5. La portée de l’arrêt ne saurait être plus étendue que ces strictes limites. C’est à raison de la constatation factuelle de l’existence d’avis techniques divergents et de la présence de conseillers techniques auprès du maître de l’ouvrage que la Cour de Douai a estimé que le maître de l’ouvrage avait connaissance au jour de la transaction des risques quant au caractère insuffisant des travaux de reprise.

6. L’arrêt rapporté s’inscrit dans la logique de la solution dégagée par un arrêt, de principe celui-là, de la première chambre civile du 10 juin 1986 (Cass. 1re civ., 10 juin 1986, no 85-10345, Bull. civ. 1986, III, no 164) validant un arrêt de la Cour de Rennes qui avait justement fait droit à la demande de rescision formulée par un assuré ayant conclu avec son assureur de dommages corporels une transaction au motif que la victime n’avait pu connaître les conséquences de l’accident de sorte que son consentement avait été vicié par une erreur sur l’objet de la contestation.

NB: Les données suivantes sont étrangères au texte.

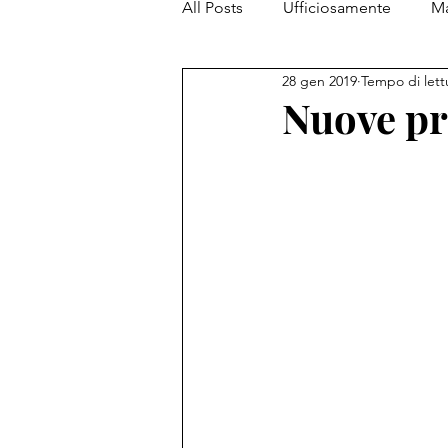
All Posts
Ufficiosamente
Ma
28 gen 2019
Tempo di lett
PiantataStorta Contemporanea
Nuove pr
My Top 5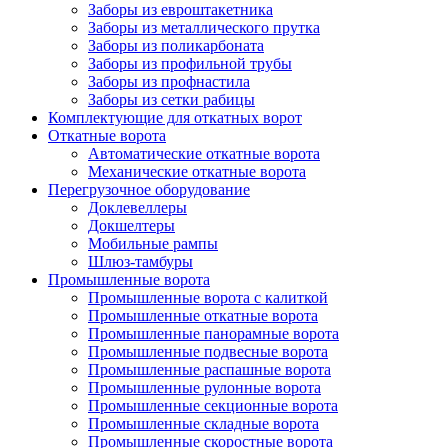
Заборы из евроштакетника
Заборы из металлического прутка
Заборы из поликарбоната
Заборы из профильной трубы
Заборы из профнастила
Заборы из сетки рабицы
Комплектующие для откатных ворот
Откатные ворота
Автоматические откатные ворота
Механические откатные ворота
Перегрузочное оборудование
Доклевеллеры
Докшелтеры
Мобильные рампы
Шлюз-тамбуры
Промышленные ворота
Промышленные ворота с калиткой
Промышленные откатные ворота
Промышленные панорамные ворота
Промышленные подвесные ворота
Промышленные распашные ворота
Промышленные рулонные ворота
Промышленные секционные ворота
Промышленные складные ворота
Промышленные скоростные ворота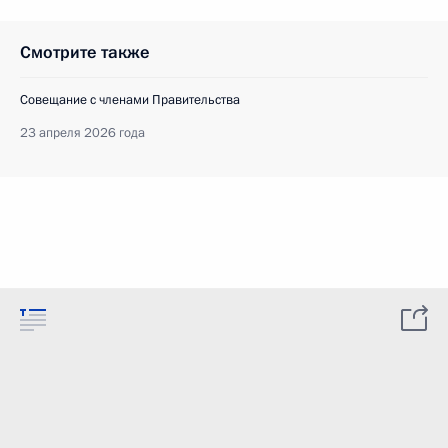
Смотрите также
Совещание с членами Правительства
23 апреля 2026 года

Mais dans l’espèce, objet de l’arrêt rapporté, il était difficile d’admettre l’existence d’une erreur sur l’objet de la contestation ayant donné lieu à la transaction alors que les experts n’étaient manifestement pas d’accord sur la solution des travaux réparatoires, l’assuré ne pouvant prétendre ignorer les risques inhérents aux procédés de reprise financés par voie transactionnelle.

L’arrêt rapporté s’inscrit enfin dans la logique des arrêts rappelant de manière récurrente que l’erreur sur la valeur ou encore le montant/l’étendue du préjudice objet de la transaction ne constitue pas une erreur sur l’objet au sens de l’article 2053 du Code civil (en ce sens, Cass. 1re civ., 2 mai 1990, no 88-13868 ; Cass. 1re civ., 9 octobre 1990, no 89-12092 ; et plus nettement encore Cass. 1re civ., 20 décembre 2000, no 99-13561 énonçant dans un chapeau en suite du visa que « l’erreur sur l’objet, qui rend rescindable une transaction, s’entend de l’erreur sur l’existence même du droit contesté et non de l’erreur sur sa valeur »).